• [Exercise directions]:
For the listing below, output exactly the lines from the line with "The art of trusting your memory with the" up to and including the line with "a divider contains", and no other lines.

##### Data #####

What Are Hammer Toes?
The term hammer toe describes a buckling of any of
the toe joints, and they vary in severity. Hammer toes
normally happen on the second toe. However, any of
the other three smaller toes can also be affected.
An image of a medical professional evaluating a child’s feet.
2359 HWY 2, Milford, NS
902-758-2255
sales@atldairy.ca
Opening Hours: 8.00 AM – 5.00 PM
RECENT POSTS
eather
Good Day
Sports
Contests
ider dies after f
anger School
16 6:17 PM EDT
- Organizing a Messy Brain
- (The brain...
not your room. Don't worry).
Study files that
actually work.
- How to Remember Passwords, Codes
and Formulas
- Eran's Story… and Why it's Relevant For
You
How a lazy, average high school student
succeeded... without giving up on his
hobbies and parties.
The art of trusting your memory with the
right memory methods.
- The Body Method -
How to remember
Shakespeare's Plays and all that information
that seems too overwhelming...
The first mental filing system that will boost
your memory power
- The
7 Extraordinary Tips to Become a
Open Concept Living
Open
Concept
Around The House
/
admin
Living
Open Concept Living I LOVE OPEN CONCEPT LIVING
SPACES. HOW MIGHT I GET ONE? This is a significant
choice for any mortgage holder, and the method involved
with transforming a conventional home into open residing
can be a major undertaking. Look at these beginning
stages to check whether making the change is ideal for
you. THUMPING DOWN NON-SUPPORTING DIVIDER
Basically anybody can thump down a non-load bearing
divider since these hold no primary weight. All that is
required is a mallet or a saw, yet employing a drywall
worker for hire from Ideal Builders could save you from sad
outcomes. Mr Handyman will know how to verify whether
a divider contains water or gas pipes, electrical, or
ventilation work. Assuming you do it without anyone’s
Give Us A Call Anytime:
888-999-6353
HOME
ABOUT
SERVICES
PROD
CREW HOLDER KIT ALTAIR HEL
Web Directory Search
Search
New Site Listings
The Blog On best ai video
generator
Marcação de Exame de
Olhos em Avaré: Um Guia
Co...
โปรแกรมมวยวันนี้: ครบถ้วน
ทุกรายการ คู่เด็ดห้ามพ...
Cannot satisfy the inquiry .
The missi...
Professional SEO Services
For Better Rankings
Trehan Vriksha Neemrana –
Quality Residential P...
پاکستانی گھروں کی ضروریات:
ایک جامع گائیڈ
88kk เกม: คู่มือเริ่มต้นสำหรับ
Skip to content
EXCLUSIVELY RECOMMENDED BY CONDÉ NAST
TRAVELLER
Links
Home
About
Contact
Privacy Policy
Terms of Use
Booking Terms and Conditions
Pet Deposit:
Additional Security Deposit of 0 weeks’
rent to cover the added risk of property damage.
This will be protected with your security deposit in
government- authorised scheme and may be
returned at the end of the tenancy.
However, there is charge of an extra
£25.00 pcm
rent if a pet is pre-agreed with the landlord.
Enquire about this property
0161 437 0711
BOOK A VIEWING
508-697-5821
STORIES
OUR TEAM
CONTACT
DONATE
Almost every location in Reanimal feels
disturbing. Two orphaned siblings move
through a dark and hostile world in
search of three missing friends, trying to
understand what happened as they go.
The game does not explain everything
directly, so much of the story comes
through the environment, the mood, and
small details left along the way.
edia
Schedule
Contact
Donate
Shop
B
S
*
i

#####
##### Data #####

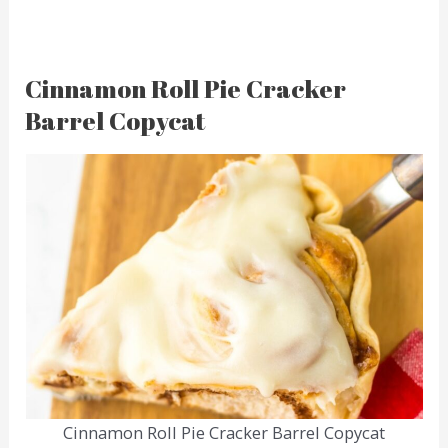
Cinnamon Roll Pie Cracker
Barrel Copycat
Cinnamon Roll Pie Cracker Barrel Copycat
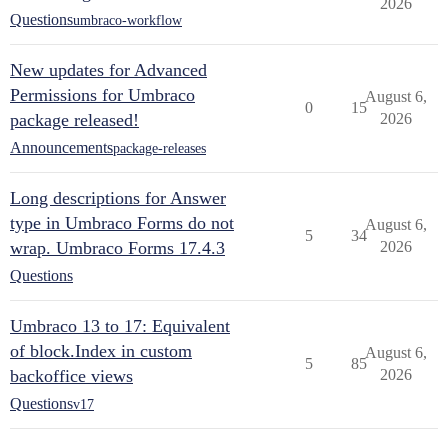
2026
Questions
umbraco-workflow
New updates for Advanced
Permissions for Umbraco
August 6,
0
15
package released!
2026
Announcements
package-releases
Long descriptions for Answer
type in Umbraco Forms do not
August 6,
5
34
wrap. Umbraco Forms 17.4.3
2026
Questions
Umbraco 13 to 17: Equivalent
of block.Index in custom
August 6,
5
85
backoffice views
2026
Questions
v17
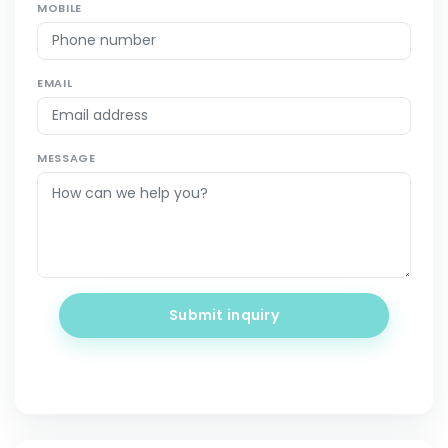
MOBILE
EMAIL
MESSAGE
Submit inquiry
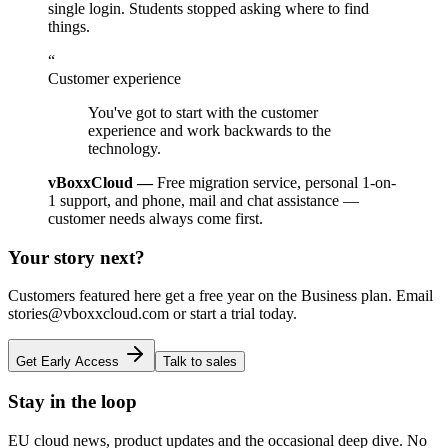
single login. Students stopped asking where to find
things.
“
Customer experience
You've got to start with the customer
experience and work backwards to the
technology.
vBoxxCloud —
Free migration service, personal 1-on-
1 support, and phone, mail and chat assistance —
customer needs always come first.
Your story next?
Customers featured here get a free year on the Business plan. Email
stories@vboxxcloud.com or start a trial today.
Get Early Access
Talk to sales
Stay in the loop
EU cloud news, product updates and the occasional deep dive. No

#####

• [Solution to the problem]:
The art of trusting your memory with the
right memory methods.
- The Body Method -
How to remember
Shakespeare's Plays and all that information
that seems too overwhelming...
The first mental filing system that will boost
your memory power
- The
7 Extraordinary Tips to Become a
Open Concept Living
Open
Concept
Around The House
/
admin
Living
Open Concept Living I LOVE OPEN CONCEPT LIVING
SPACES. HOW MIGHT I GET ONE? This is a significant
choice for any mortgage holder, and the method involved
with transforming a conventional home into open residing
can be a major undertaking. Look at these beginning
stages to check whether making the change is ideal for
you. THUMPING DOWN NON-SUPPORTING DIVIDER
Basically anybody can thump down a non-load bearing
divider since these hold no primary weight. All that is
required is a mallet or a saw, yet employing a drywall
worker for hire from Ideal Builders could save you from sad
outcomes. Mr Handyman will know how to verify whether
a divider contains water or gas pipes, electrical, or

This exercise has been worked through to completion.